Transcribed page contents:
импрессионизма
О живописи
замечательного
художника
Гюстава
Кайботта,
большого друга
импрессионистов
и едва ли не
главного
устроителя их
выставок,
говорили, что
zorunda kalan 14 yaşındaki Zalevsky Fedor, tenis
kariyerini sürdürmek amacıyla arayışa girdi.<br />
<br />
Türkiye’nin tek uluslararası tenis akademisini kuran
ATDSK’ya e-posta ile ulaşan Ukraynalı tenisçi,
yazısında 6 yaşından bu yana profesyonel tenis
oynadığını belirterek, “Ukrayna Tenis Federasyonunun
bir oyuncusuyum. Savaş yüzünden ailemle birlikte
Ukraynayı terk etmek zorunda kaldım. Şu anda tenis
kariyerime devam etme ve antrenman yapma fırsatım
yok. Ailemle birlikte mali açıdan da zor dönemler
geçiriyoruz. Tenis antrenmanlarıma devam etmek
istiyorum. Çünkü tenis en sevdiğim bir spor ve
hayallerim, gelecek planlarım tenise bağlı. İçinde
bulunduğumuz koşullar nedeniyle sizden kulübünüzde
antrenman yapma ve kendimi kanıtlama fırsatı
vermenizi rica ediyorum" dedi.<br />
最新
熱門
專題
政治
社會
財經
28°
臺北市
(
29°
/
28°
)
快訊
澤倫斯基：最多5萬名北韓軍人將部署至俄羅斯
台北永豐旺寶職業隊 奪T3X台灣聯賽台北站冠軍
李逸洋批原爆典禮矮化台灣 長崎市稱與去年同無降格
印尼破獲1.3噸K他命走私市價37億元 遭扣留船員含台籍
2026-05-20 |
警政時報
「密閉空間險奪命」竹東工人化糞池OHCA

# [What the exercise asks]
Scan the records above for lines with the word "yapma", then say how many there are, giving the number alone.

# [Response area]
2